| I think that many of the changes that Mozilla has made to Firefox that people in this thread are complaining about may not have directly driven away a large number of users, but, they indicate a serious problem with decision making within Mozilla. It is clear that the only reason many changes were made, and features removed, was solely because Chrome did it. And Google has very different motivations and goals than Mozilla. Google wants to make money, and use Chrome as a pillar in their platform. So, by emulating Chrome so closely, not just does it indicate that the developers are making bad decisions, it also means that the browser will not be as good. EXAMPLE:
They proposed removing FTP support from Firefox, and the justification was just a link to an announcement that Chrome was doing it. [1]

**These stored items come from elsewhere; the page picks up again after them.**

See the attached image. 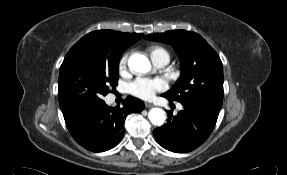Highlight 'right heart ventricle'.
<instances>
[{
	"instance_id": "1",
	"label": "right heart ventricle",
	"mask_w": 287,
	"mask_h": 175,
	"mask_svg": "<svg viewBox=\"0 0 287 175\" xmlns=\"http://www.w3.org/2000/svg\"><path fill=\"white\" fill-rule=\"evenodd\" d=\"M150 55H151L152 59H154L160 55H166L167 57H169V53L164 48L159 47V46L152 47L150 49Z\"/></svg>"
}]
</instances>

It makes sense for Chrome to do it from a business perspective, but it does not make sense for Firefox. Or, better yet, I remember that there was talk of having Chrome switch back to using a native pdf renderer back from the javascript one. This sacrifices portability and arguably security for speed. Or sometimes there are design decisions in Chrome that are outright hostile to the user, to help Google's partners, such as removing the "save as" option for html5 video. It is only a matter of time until Firefox makes it harder to download video, solely because Chrome is doing it. When Google does this, I at least understand that their sabotaging this functionality is part of their larger strategy. Mozilla doing it is just baffling. I mean, the original Firebird went in the opposite direction as Internet Explorer 6. If Mozilla had the same culture back then, they would have put all of their resources into making an inferior clone of Internet Explorer. Internet Explorer was a better user experience in a lot of ways, especially for the first few years. But people started moving to Firefox because it was worth it. The security, control, and flexibility was worth it. I specifically remember turning people onto Firefox because they were sick of ads, and there were special add-ons that they wanted. If Mozilla wants Firefox to work, it needs to do what Chrome wont let you do. It needs to integrate aggressive ad-blocking. Let you have control over the content you view. I think that people would happily use Firefox if it empowered them. 1: https://bugzilla.mozilla.org/show_bug.cgi?id=1174462 |
That bug was filed by the person who wrote most of the FTP implementation in Firefox and was one of the few people who maintained it. The reasons to consider removal were that it was a maintenance burden, extra security attack surface, and not really relevant to users nowadays. The posted link only spoke to that last point: that other widely used browsers were removing it and it wasn't being a problem for their users, apparently.
The first two reasons for removal were not clearly explained in the bug report initially, because they were obvious to both the bug filer and his intended audience: the networking module owners and peers.
See https://bugzilla.mozilla.org/show_bug.cgi?id=1174462#c23 for more details.
Would the summary being "consider removing FTP support" more accurately reflect intent? Probably. Did the actual engineers involved know what the bug was about? Yes.
> Or, better yet, I remember that there was talk of having Chrome switch back to using a native pdf renderer back from the javascript one.
I assume you mean Firefox? Speed was part of that discussion, but so were the various features pdf.js lacks but the proposed replacement supports.
> It is only a matter of time until Firefox makes it harder to download video, solely because Chrome is doing it.
If you assume that Mozilla is just aping Google. But if, on the other hand, you just have that as a preconceived notion and try to make all decisions fit that theory no matter what the actual reasons for them are... then you might just guess wrong on this.
I agree with you on the broad point that Firefox needs to do things Chrome can't or won't do. The worry with your "aggressive ad-blocking" suggestion (much as I would like that personally!) is that a likely outcome is a large enough number of sites blocking Firefox altogether that users stop being able to use it at all for normal browsing. If Firefox had a monopoly position in the market it _might_ be able to get away with that sort of move, but it doesn't have that position.